• [Goal of the exercise]:
Repeat exactly, and only, the lines below starting at the line that contains "giveawayoftheday.com (346, 1206)" and ending at the line that contains "2016 Presidental Election", inclusive of both.

• [Provided information]:

----

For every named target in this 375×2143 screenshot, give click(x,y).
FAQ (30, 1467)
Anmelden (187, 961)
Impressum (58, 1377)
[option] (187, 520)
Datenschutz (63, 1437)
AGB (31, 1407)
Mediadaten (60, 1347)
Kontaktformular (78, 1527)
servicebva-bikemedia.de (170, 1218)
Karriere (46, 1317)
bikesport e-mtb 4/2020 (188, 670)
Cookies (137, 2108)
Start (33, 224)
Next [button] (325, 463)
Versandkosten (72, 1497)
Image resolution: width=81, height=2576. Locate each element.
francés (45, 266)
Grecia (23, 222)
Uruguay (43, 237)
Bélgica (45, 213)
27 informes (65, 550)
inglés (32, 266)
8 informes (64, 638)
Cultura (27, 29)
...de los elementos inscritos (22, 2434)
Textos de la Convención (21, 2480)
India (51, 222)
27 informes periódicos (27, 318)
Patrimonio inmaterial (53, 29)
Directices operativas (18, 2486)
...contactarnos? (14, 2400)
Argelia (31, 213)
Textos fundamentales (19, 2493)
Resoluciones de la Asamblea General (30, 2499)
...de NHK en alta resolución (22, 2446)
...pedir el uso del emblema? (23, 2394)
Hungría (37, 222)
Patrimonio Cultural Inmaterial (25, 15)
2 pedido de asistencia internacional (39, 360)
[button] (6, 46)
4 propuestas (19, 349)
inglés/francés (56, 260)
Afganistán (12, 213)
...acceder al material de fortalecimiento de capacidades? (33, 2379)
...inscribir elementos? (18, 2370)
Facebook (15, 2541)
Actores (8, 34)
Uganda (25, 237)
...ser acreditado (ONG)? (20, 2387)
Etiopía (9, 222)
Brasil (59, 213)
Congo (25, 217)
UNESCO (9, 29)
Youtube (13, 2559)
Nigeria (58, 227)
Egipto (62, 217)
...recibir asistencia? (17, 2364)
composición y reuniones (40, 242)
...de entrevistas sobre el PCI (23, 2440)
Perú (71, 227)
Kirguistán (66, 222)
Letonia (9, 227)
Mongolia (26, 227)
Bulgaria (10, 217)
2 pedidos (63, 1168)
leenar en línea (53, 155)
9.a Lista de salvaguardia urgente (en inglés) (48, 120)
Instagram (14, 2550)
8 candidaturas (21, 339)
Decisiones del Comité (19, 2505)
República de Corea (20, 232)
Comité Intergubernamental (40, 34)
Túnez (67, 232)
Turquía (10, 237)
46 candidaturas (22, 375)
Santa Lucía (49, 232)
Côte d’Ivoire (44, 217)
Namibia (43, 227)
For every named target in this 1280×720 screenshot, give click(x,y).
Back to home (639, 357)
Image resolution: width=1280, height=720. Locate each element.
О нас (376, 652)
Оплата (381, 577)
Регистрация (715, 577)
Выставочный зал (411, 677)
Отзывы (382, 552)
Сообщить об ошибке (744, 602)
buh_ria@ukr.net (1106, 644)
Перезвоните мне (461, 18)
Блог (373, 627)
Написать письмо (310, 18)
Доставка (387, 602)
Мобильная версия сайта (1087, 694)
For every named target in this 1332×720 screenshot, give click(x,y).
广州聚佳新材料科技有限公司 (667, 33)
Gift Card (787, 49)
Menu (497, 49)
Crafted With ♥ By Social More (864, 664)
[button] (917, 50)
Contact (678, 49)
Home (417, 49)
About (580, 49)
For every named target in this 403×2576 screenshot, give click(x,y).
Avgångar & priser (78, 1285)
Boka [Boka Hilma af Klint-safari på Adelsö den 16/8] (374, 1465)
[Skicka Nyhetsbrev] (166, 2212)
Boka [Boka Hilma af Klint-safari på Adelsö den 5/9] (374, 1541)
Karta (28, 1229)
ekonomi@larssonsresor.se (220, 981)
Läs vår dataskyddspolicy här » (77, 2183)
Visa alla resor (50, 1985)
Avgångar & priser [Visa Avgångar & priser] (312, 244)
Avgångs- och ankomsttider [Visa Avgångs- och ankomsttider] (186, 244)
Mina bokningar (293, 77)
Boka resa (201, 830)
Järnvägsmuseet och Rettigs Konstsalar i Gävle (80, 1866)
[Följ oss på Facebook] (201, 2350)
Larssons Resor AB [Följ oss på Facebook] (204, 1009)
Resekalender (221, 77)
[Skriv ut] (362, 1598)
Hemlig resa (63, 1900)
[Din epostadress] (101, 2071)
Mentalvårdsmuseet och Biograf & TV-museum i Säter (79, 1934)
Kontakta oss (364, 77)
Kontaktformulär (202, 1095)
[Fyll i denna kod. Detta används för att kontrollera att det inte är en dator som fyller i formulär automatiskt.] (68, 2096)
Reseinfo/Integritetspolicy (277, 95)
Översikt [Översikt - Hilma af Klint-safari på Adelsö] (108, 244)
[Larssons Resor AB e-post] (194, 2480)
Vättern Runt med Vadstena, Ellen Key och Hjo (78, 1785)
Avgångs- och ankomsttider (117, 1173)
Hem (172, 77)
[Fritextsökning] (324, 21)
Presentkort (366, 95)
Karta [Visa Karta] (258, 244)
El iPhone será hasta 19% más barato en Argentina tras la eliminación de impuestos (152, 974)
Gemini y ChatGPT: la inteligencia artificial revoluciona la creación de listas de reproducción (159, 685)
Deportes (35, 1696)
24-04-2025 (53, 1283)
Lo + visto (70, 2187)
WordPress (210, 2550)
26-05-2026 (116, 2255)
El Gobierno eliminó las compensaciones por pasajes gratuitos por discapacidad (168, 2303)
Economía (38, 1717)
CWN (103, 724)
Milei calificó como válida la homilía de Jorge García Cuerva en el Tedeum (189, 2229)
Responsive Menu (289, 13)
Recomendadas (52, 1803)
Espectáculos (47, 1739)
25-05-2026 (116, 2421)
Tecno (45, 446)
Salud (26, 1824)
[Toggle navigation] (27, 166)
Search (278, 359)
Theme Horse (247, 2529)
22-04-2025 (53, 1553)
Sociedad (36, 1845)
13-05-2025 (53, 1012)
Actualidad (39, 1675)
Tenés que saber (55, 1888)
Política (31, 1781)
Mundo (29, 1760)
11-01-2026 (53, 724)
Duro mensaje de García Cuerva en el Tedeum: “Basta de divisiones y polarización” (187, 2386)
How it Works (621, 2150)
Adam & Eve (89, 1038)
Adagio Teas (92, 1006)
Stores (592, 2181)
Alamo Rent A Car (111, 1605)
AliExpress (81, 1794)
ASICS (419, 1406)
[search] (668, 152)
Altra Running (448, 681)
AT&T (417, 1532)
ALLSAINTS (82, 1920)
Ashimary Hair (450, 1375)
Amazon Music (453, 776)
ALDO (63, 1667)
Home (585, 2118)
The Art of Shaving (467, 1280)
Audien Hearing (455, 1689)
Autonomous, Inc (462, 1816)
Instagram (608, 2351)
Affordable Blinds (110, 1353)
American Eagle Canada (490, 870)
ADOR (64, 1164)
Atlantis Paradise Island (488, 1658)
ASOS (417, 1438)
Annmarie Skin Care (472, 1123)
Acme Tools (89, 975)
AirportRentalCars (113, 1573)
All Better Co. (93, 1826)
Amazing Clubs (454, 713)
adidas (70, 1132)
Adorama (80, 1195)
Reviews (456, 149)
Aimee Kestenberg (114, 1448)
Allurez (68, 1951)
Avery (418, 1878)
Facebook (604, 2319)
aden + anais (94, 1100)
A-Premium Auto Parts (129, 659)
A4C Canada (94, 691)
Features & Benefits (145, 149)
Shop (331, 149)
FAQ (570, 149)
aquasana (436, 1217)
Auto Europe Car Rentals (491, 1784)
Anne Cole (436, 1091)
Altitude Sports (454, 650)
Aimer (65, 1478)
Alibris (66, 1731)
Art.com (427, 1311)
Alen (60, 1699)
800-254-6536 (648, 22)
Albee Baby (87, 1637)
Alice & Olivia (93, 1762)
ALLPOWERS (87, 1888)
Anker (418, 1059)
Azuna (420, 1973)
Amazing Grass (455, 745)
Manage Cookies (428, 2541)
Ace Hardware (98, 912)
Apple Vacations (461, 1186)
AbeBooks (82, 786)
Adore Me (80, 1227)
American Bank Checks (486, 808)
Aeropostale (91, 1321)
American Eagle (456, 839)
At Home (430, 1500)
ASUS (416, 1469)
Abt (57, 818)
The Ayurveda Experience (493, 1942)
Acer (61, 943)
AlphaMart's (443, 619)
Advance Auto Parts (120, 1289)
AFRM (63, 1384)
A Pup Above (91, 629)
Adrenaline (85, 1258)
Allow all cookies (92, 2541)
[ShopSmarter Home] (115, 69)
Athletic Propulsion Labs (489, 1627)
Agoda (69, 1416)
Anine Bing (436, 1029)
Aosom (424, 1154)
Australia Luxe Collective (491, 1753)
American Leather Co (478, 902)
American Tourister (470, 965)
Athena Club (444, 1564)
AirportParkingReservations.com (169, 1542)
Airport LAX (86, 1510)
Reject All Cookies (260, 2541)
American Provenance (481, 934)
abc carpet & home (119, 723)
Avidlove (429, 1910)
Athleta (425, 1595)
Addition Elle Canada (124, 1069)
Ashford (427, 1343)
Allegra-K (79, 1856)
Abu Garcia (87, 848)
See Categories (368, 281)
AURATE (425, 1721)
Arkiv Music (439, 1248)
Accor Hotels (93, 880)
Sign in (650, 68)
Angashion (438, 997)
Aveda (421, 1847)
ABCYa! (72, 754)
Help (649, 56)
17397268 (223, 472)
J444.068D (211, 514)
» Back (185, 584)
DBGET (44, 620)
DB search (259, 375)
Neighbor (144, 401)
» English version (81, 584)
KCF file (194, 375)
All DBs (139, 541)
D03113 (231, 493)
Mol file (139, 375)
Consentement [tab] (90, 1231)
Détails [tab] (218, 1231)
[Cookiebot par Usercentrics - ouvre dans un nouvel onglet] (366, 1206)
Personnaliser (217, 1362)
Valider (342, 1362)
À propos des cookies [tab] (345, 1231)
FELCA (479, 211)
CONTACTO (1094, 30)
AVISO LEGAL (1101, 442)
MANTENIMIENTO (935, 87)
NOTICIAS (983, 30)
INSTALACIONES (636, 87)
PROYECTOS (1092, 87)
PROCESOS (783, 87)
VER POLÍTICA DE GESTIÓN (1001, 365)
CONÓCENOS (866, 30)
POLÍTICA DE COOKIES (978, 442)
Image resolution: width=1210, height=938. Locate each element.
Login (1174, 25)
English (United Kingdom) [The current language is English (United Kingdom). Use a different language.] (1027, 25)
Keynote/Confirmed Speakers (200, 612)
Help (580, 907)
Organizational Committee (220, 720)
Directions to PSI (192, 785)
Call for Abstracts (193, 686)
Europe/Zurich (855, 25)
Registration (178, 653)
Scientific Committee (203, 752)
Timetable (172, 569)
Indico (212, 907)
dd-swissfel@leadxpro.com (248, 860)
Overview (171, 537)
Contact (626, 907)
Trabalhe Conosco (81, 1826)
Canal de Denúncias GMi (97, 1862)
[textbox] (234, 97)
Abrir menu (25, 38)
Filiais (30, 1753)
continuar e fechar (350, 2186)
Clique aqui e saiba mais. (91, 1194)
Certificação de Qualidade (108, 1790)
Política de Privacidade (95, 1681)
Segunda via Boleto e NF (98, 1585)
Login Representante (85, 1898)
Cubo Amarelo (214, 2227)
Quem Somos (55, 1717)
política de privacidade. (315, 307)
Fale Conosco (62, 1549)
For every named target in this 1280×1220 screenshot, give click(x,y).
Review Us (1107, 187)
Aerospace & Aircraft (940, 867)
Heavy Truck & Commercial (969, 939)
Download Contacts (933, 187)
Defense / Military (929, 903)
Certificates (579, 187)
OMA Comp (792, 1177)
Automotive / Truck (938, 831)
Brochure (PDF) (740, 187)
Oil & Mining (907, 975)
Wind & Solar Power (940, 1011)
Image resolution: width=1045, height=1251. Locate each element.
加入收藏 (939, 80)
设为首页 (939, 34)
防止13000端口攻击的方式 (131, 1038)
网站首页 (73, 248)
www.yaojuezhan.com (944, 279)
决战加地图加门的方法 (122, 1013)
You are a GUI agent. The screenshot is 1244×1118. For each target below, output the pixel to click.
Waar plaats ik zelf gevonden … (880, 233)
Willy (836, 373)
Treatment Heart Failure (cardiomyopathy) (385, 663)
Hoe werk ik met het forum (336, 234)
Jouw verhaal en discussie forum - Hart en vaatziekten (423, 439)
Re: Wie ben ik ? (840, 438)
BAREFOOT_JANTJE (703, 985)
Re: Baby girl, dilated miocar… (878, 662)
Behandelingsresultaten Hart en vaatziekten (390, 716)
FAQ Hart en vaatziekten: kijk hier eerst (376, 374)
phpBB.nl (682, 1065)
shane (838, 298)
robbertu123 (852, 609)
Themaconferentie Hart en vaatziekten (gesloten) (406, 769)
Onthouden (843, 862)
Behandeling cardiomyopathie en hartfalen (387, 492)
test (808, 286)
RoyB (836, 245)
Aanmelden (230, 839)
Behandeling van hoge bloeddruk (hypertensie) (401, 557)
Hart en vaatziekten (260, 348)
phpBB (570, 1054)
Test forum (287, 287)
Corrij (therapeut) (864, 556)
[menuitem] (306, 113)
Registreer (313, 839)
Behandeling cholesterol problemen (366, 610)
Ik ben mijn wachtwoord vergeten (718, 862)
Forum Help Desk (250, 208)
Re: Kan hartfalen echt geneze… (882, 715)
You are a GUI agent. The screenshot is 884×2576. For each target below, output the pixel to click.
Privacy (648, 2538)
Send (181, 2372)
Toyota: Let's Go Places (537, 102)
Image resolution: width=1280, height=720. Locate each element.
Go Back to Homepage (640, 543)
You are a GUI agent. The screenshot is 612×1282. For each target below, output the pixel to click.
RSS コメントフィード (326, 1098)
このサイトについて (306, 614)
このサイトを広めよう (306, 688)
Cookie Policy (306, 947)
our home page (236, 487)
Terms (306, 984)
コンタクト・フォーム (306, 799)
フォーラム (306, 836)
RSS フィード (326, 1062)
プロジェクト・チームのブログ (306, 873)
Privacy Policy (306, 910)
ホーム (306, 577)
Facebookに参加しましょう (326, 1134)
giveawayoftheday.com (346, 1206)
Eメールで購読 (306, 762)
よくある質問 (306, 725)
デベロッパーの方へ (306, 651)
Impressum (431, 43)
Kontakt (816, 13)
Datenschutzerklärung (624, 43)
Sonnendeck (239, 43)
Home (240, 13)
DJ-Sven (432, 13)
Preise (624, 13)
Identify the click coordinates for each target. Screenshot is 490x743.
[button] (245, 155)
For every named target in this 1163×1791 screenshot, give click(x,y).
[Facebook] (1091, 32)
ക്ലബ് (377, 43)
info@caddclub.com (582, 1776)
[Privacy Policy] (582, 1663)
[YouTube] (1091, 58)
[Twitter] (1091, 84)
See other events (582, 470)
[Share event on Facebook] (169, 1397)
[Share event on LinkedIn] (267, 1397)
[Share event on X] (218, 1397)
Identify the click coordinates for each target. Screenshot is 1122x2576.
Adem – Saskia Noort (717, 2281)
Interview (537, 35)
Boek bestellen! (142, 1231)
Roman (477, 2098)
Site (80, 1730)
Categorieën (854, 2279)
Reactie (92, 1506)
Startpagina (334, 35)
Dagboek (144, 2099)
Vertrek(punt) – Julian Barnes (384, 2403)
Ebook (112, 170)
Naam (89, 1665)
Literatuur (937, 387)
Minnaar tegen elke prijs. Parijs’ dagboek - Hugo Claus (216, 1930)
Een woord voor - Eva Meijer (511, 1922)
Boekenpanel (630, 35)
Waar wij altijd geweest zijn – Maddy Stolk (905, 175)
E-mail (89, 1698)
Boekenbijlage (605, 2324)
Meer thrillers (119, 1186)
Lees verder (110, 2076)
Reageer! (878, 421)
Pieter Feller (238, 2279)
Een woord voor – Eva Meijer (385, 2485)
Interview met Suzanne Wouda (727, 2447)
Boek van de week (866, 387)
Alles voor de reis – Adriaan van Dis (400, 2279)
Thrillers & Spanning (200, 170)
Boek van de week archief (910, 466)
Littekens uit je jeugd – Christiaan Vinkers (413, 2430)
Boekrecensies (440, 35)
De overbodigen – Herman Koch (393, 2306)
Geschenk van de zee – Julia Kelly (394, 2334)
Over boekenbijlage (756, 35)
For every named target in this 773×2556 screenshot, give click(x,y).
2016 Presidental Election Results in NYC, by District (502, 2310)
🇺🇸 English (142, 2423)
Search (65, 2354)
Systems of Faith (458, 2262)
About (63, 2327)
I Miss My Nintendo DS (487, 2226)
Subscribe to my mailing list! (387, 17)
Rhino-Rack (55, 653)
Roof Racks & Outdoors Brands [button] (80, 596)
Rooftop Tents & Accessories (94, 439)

----

• [Written solution]:
giveawayoftheday.com (346, 1206)
Eメールで購読 (306, 762)
よくある質問 (306, 725)
デベロッパーの方へ (306, 651)
Impressum (431, 43)
Kontakt (816, 13)
Datenschutzerklärung (624, 43)
Sonnendeck (239, 43)
Home (240, 13)
DJ-Sven (432, 13)
Preise (624, 13)
Identify the click coordinates for each target. Screenshot is 490x743.
[button] (245, 155)
For every named target in this 1163×1791 screenshot, give click(x,y).
[Facebook] (1091, 32)
ക്ലബ് (377, 43)
info@caddclub.com (582, 1776)
[Privacy Policy] (582, 1663)
[YouTube] (1091, 58)
[Twitter] (1091, 84)
See other events (582, 470)
[Share event on Facebook] (169, 1397)
[Share event on LinkedIn] (267, 1397)
[Share event on X] (218, 1397)
Identify the click coordinates for each target. Screenshot is 1122x2576.
Adem – Saskia Noort (717, 2281)
Interview (537, 35)
Boek bestellen! (142, 1231)
Roman (477, 2098)
Site (80, 1730)
Categorieën (854, 2279)
Reactie (92, 1506)
Startpagina (334, 35)
Dagboek (144, 2099)
Vertrek(punt) – Julian Barnes (384, 2403)
Ebook (112, 170)
Naam (89, 1665)
Literatuur (937, 387)
Minnaar tegen elke prijs. Parijs’ dagboek - Hugo Claus (216, 1930)
Een woord voor - Eva Meijer (511, 1922)
Boekenpanel (630, 35)
Waar wij altijd geweest zijn – Maddy Stolk (905, 175)
E-mail (89, 1698)
Boekenbijlage (605, 2324)
Meer thrillers (119, 1186)
Lees verder (110, 2076)
Reageer! (878, 421)
Pieter Feller (238, 2279)
Een woord voor – Eva Meijer (385, 2485)
Interview met Suzanne Wouda (727, 2447)
Boek van de week (866, 387)
Alles voor de reis – Adriaan van Dis (400, 2279)
Thrillers & Spanning (200, 170)
Boek van de week archief (910, 466)
Littekens uit je jeugd – Christiaan Vinkers (413, 2430)
Boekrecensies (440, 35)
De overbodigen – Herman Koch (393, 2306)
Geschenk van de zee – Julia Kelly (394, 2334)
Over boekenbijlage (756, 35)
For every named target in this 773×2556 screenshot, give click(x,y).
2016 Presidental Election Results in NYC, by District (502, 2310)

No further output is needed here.